EXERCISE PROMPT -
All lines of the listing below are to be printed again exactly.

SUPPLIED RECORDS -
----
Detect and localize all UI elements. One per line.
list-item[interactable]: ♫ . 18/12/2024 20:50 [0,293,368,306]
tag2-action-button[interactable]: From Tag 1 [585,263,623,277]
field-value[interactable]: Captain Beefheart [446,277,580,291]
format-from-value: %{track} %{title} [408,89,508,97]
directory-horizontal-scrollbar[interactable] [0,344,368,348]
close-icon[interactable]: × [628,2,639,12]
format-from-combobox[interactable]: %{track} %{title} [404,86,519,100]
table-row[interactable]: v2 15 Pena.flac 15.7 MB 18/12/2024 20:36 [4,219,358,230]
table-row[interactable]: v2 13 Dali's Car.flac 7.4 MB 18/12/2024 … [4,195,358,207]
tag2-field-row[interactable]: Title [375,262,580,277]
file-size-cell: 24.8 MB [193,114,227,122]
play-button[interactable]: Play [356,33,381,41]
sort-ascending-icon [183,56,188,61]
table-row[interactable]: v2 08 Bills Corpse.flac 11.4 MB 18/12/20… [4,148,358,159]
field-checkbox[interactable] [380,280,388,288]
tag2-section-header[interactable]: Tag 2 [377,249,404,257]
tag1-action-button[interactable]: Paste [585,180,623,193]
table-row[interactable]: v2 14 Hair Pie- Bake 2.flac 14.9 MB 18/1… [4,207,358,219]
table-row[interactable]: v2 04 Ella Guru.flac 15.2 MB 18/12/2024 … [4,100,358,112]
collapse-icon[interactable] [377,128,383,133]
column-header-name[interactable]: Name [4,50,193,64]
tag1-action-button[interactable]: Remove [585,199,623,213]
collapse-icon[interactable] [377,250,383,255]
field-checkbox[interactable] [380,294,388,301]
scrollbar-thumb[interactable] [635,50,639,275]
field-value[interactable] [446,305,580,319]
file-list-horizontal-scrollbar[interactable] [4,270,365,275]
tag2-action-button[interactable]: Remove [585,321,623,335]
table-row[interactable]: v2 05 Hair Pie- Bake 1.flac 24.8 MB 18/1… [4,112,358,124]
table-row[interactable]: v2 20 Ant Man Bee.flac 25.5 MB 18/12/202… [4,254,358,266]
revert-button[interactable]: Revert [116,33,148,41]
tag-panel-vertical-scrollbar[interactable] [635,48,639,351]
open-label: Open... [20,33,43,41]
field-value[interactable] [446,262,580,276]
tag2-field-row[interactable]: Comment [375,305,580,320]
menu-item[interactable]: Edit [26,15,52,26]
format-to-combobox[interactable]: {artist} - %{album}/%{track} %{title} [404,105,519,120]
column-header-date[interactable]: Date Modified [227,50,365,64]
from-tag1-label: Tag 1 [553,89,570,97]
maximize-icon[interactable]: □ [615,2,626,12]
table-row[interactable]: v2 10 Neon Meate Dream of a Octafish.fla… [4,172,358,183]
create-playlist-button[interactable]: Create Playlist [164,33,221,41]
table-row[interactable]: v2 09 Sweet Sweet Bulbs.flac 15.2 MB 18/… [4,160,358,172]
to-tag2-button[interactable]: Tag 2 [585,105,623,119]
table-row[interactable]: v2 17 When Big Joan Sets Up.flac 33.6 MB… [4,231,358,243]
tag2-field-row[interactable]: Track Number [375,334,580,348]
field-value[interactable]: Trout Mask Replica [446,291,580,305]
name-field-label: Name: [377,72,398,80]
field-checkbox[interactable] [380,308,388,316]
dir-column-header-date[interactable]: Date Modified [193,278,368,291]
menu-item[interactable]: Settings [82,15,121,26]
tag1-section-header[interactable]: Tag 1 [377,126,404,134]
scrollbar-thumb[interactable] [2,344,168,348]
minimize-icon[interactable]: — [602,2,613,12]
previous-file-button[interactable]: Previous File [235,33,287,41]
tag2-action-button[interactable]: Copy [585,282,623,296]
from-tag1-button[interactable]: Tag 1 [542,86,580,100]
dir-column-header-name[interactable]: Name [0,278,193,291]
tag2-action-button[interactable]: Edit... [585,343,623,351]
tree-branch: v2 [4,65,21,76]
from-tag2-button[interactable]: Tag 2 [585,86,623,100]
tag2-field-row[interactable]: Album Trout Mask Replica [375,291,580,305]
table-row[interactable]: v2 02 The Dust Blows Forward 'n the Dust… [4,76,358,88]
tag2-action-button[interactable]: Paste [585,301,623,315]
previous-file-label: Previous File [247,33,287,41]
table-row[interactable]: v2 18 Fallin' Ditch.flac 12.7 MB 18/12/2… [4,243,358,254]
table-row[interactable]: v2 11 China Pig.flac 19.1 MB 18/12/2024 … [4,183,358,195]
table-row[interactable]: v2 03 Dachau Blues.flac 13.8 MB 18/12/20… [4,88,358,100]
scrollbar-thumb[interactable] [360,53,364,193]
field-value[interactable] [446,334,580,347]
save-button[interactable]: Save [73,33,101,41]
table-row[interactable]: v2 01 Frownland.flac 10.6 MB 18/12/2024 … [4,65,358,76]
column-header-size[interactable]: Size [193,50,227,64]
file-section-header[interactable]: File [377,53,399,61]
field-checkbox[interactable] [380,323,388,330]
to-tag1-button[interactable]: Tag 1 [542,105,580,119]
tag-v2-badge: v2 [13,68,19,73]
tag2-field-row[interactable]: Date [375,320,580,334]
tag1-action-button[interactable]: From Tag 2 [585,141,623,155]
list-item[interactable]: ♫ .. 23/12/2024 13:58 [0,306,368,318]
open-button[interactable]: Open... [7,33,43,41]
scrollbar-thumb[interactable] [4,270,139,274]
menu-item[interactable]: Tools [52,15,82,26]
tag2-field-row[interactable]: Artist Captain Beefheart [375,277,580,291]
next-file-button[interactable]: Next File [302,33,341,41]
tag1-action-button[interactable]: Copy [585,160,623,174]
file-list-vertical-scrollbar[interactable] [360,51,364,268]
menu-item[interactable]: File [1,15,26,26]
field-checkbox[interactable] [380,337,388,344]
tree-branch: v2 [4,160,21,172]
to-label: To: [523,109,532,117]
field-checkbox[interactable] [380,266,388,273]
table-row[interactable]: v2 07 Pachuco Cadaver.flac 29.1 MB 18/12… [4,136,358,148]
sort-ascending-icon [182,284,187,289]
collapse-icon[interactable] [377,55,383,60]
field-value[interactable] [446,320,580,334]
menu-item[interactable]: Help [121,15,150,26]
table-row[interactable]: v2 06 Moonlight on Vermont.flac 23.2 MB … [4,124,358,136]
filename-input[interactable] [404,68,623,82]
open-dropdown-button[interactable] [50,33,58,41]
----
RESPONSE BOX -
Detect and localize all UI elements. One per line.
list-item[interactable]: ♫ . 18/12/2024 20:50 [0,293,368,306]
tag2-action-button[interactable]: From Tag 1 [585,263,623,277]
field-value[interactable]: Captain Beefheart [446,277,580,291]
format-from-value: %{track} %{title} [408,89,508,97]
directory-horizontal-scrollbar[interactable] [0,344,368,348]
close-icon[interactable]: × [628,2,639,12]
format-from-combobox[interactable]: %{track} %{title} [404,86,519,100]
table-row[interactable]: v2 15 Pena.flac 15.7 MB 18/12/2024 20:36 [4,219,358,230]
table-row[interactable]: v2 13 Dali's Car.flac 7.4 MB 18/12/2024 … [4,195,358,207]
tag2-field-row[interactable]: Title [375,262,580,277]
file-size-cell: 24.8 MB [193,114,227,122]
play-button[interactable]: Play [356,33,381,41]
sort-ascending-icon [183,56,188,61]
table-row[interactable]: v2 08 Bills Corpse.flac 11.4 MB 18/12/20… [4,148,358,159]
field-checkbox[interactable] [380,280,388,288]
tag2-section-header[interactable]: Tag 2 [377,249,404,257]
tag1-action-button[interactable]: Paste [585,180,623,193]
table-row[interactable]: v2 14 Hair Pie- Bake 2.flac 14.9 MB 18/1… [4,207,358,219]
table-row[interactable]: v2 04 Ella Guru.flac 15.2 MB 18/12/2024 … [4,100,358,112]
collapse-icon[interactable] [377,128,383,133]
column-header-name[interactable]: Name [4,50,193,64]
tag1-action-button[interactable]: Remove [585,199,623,213]
collapse-icon[interactable] [377,250,383,255]
field-checkbox[interactable] [380,294,388,301]
scrollbar-thumb[interactable] [635,50,639,275]
field-value[interactable] [446,305,580,319]
file-list-horizontal-scrollbar[interactable] [4,270,365,275]
tag2-action-button[interactable]: Remove [585,321,623,335]
table-row[interactable]: v2 05 Hair Pie- Bake 1.flac 24.8 MB 18/1… [4,112,358,124]
table-row[interactable]: v2 20 Ant Man Bee.flac 25.5 MB 18/12/202… [4,254,358,266]
revert-button[interactable]: Revert [116,33,148,41]
tag-panel-vertical-scrollbar[interactable] [635,48,639,351]
open-label: Open... [20,33,43,41]
field-value[interactable] [446,262,580,276]
tag2-field-row[interactable]: Comment [375,305,580,320]
menu-item[interactable]: Edit [26,15,52,26]
format-to-combobox[interactable]: {artist} - %{album}/%{track} %{title} [404,105,519,120]
column-header-date[interactable]: Date Modified [227,50,365,64]
from-tag1-label: Tag 1 [553,89,570,97]
maximize-icon[interactable]: □ [615,2,626,12]
table-row[interactable]: v2 10 Neon Meate Dream of a Octafish.fla… [4,172,358,183]
create-playlist-button[interactable]: Create Playlist [164,33,221,41]
table-row[interactable]: v2 09 Sweet Sweet Bulbs.flac 15.2 MB 18/… [4,160,358,172]
to-tag2-button[interactable]: Tag 2 [585,105,623,119]
table-row[interactable]: v2 17 When Big Joan Sets Up.flac 33.6 MB… [4,231,358,243]
tag2-field-row[interactable]: Track Number [375,334,580,348]
field-value[interactable]: Trout Mask Replica [446,291,580,305]
name-field-label: Name: [377,72,398,80]
field-checkbox[interactable] [380,308,388,316]
dir-column-header-date[interactable]: Date Modified [193,278,368,291]
menu-item[interactable]: Settings [82,15,121,26]
tag1-section-header[interactable]: Tag 1 [377,126,404,134]
scrollbar-thumb[interactable] [2,344,168,348]
minimize-icon[interactable]: — [602,2,613,12]
previous-file-button[interactable]: Previous File [235,33,287,41]
tag2-action-button[interactable]: Copy [585,282,623,296]
from-tag1-button[interactable]: Tag 1 [542,86,580,100]
dir-column-header-name[interactable]: Name [0,278,193,291]
tag2-action-button[interactable]: Edit... [585,343,623,351]
tree-branch: v2 [4,65,21,76]
from-tag2-button[interactable]: Tag 2 [585,86,623,100]
tag2-field-row[interactable]: Album Trout Mask Replica [375,291,580,305]
table-row[interactable]: v2 02 The Dust Blows Forward 'n the Dust… [4,76,358,88]
tag2-action-button[interactable]: Paste [585,301,623,315]
previous-file-label: Previous File [247,33,287,41]
table-row[interactable]: v2 18 Fallin' Ditch.flac 12.7 MB 18/12/2… [4,243,358,254]
table-row[interactable]: v2 11 China Pig.flac 19.1 MB 18/12/2024 … [4,183,358,195]
table-row[interactable]: v2 03 Dachau Blues.flac 13.8 MB 18/12/20… [4,88,358,100]
scrollbar-thumb[interactable] [360,53,364,193]
field-value[interactable] [446,334,580,347]
save-button[interactable]: Save [73,33,101,41]
table-row[interactable]: v2 01 Frownland.flac 10.6 MB 18/12/2024 … [4,65,358,76]
column-header-size[interactable]: Size [193,50,227,64]
file-section-header[interactable]: File [377,53,399,61]
field-checkbox[interactable] [380,323,388,330]
to-tag1-button[interactable]: Tag 1 [542,105,580,119]
tag-v2-badge: v2 [13,68,19,73]
tag2-field-row[interactable]: Date [375,320,580,334]
tag1-action-button[interactable]: From Tag 2 [585,141,623,155]
list-item[interactable]: ♫ .. 23/12/2024 13:58 [0,306,368,318]
open-button[interactable]: Open... [7,33,43,41]
scrollbar-thumb[interactable] [4,270,139,274]
menu-item[interactable]: Tools [52,15,82,26]
tag2-field-row[interactable]: Artist Captain Beefheart [375,277,580,291]
next-file-button[interactable]: Next File [302,33,341,41]
tag1-action-button[interactable]: Copy [585,160,623,174]
file-list-vertical-scrollbar[interactable] [360,51,364,268]
menu-item[interactable]: File [1,15,26,26]
field-checkbox[interactable] [380,337,388,344]
tree-branch: v2 [4,160,21,172]
to-label: To: [523,109,532,117]
field-checkbox[interactable] [380,266,388,273]
table-row[interactable]: v2 07 Pachuco Cadaver.flac 29.1 MB 18/12… [4,136,358,148]
sort-ascending-icon [182,284,187,289]
collapse-icon[interactable] [377,55,383,60]
field-value[interactable] [446,320,580,334]
menu-item[interactable]: Help [121,15,150,26]
table-row[interactable]: v2 06 Moonlight on Vermont.flac 23.2 MB … [4,124,358,136]
filename-input[interactable] [404,68,623,82]
open-dropdown-button[interactable] [50,33,58,41]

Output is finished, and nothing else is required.